*** Opening of Available records ***

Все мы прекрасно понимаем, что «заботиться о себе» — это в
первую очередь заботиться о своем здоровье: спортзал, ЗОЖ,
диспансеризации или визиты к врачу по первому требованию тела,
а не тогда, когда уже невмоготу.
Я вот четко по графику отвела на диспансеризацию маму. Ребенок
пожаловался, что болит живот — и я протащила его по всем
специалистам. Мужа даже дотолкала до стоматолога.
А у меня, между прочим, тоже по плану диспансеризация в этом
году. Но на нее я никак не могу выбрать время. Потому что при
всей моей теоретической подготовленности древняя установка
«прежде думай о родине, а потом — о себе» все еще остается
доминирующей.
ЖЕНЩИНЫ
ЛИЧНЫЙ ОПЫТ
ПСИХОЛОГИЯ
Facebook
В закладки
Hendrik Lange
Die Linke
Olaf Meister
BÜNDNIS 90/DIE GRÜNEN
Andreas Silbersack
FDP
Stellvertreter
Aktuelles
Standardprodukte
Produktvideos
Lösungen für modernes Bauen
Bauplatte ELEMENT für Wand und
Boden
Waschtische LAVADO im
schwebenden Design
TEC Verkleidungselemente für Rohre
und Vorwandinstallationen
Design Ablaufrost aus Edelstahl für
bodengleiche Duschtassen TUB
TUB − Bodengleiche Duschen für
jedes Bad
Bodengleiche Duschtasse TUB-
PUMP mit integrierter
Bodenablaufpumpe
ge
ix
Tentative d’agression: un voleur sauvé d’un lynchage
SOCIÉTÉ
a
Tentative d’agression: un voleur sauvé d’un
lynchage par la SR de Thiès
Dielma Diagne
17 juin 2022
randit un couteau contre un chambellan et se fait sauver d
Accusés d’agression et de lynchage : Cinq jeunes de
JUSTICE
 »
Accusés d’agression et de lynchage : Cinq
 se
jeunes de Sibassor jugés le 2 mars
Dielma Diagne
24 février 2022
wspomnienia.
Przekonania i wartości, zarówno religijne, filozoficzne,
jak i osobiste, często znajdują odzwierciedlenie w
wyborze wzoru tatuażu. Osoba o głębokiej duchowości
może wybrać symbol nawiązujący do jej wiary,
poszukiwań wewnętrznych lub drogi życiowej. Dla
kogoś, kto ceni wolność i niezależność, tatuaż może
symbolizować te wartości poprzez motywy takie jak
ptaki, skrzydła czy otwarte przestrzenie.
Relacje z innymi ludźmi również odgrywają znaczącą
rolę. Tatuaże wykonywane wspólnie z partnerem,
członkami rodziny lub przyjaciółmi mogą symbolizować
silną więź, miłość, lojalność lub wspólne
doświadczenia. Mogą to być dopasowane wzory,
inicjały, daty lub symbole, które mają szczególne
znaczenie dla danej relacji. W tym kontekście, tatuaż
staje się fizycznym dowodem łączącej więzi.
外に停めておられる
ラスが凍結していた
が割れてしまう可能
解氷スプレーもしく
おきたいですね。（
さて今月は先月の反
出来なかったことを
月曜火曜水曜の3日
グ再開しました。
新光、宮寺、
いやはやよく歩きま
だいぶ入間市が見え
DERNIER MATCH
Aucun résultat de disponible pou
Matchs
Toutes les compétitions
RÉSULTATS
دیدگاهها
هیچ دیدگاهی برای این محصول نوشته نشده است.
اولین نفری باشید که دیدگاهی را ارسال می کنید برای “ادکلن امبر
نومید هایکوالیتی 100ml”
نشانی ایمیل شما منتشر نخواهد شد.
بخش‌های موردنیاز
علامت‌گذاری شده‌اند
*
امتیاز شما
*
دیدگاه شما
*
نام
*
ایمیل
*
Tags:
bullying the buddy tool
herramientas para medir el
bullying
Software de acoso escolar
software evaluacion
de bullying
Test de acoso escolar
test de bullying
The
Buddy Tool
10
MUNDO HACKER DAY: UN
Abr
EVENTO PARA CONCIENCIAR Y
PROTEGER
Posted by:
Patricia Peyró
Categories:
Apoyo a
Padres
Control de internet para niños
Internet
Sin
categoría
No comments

*** Close of Available records ***

▶ **Exercise**
Transcribe every line of the records exactly, please.

▶ **Solution**
Все мы прекрасно понимаем, что «заботиться о себе» — это в
первую очередь заботиться о своем здоровье: спортзал, ЗОЖ,
диспансеризации или визиты к врачу по первому требованию тела,
а не тогда, когда уже невмоготу.
Я вот четко по графику отвела на диспансеризацию маму. Ребенок
пожаловался, что болит живот — и я протащила его по всем
специалистам. Мужа даже дотолкала до стоматолога.
А у меня, между прочим, тоже по плану диспансеризация в этом
году. Но на нее я никак не могу выбрать время. Потому что при
всей моей теоретической подготовленности древняя установка
«прежде думай о родине, а потом — о себе» все еще остается
доминирующей.
ЖЕНЩИНЫ
ЛИЧНЫЙ ОПЫТ
ПСИХОЛОГИЯ
Facebook
В закладки
Hendrik Lange
Die Linke
Olaf Meister
BÜNDNIS 90/DIE GRÜNEN
Andreas Silbersack
FDP
Stellvertreter
Aktuelles
Standardprodukte
Produktvideos
Lösungen für modernes Bauen
Bauplatte ELEMENT für Wand und
Boden
Waschtische LAVADO im
schwebenden Design
TEC Verkleidungselemente für Rohre
und Vorwandinstallationen
Design Ablaufrost aus Edelstahl für
bodengleiche Duschtassen TUB
TUB − Bodengleiche Duschen für
jedes Bad
Bodengleiche Duschtasse TUB-
PUMP mit integrierter
Bodenablaufpumpe
ge
ix
Tentative d’agression: un voleur sauvé d’un lynchage
SOCIÉTÉ
a
Tentative d’agression: un voleur sauvé d’un
lynchage par la SR de Thiès
Dielma Diagne
17 juin 2022
randit un couteau contre un chambellan et se fait sauver d
Accusés d’agression et de lynchage : Cinq jeunes de
JUSTICE
 »
Accusés d’agression et de lynchage : Cinq
 se
jeunes de Sibassor jugés le 2 mars
Dielma Diagne
24 février 2022
wspomnienia.
Przekonania i wartości, zarówno religijne, filozoficzne,
jak i osobiste, często znajdują odzwierciedlenie w
wyborze wzoru tatuażu. Osoba o głębokiej duchowości
może wybrać symbol nawiązujący do jej wiary,
poszukiwań wewnętrznych lub drogi życiowej. Dla
kogoś, kto ceni wolność i niezależność, tatuaż może
symbolizować te wartości poprzez motywy takie jak
ptaki, skrzydła czy otwarte przestrzenie.
Relacje z innymi ludźmi również odgrywają znaczącą
rolę. Tatuaże wykonywane wspólnie z partnerem,
członkami rodziny lub przyjaciółmi mogą symbolizować
silną więź, miłość, lojalność lub wspólne
doświadczenia. Mogą to być dopasowane wzory,
inicjały, daty lub symbole, które mają szczególne
znaczenie dla danej relacji. W tym kontekście, tatuaż
staje się fizycznym dowodem łączącej więzi.
外に停めておられる
ラスが凍結していた
が割れてしまう可能
解氷スプレーもしく
おきたいですね。（
さて今月は先月の反
出来なかったことを
月曜火曜水曜の3日
グ再開しました。
新光、宮寺、
いやはやよく歩きま
だいぶ入間市が見え
DERNIER MATCH
Aucun résultat de disponible pou
Matchs
Toutes les compétitions
RÉSULTATS
دیدگاهها
هیچ دیدگاهی برای این محصول نوشته نشده است.
اولین نفری باشید که دیدگاهی را ارسال می کنید برای “ادکلن امبر
نومید هایکوالیتی 100ml”
نشانی ایمیل شما منتشر نخواهد شد.
بخش‌های موردنیاز
علامت‌گذاری شده‌اند
*
امتیاز شما
*
دیدگاه شما
*
نام
*
ایمیل
*
Tags:
bullying the buddy tool
herramientas para medir el
bullying
Software de acoso escolar
software evaluacion
de bullying
Test de acoso escolar
test de bullying
The
Buddy Tool
10
MUNDO HACKER DAY: UN
Abr
EVENTO PARA CONCIENCIAR Y
PROTEGER
Posted by:
Patricia Peyró
Categories:
Apoyo a
Padres
Control de internet para niños
Internet
Sin
categoría
No comments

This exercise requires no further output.